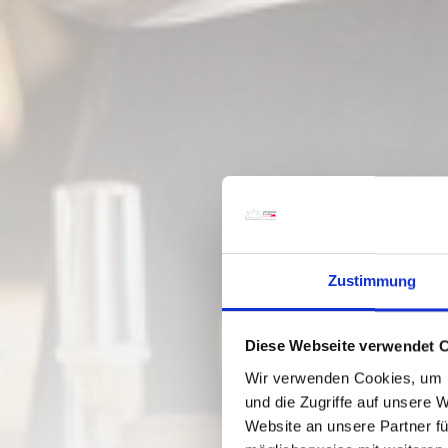
Zustimmung
Diese Webseite verwendet 
Wir verwenden Cookies, um I
und die Zugriffe auf unsere 
Website an unsere Partner fü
= = =
§ PROBLEM TO SOLVE:
Search the entries for the line holding "Diese Webseite verwendet". Return that line and the ones after it through the last, exactly.

§ RESULT:
Diese Webseite verwendet 
Wir verwenden Cookies, um I
und die Zugriffe auf unsere 
Website an unsere Partner fü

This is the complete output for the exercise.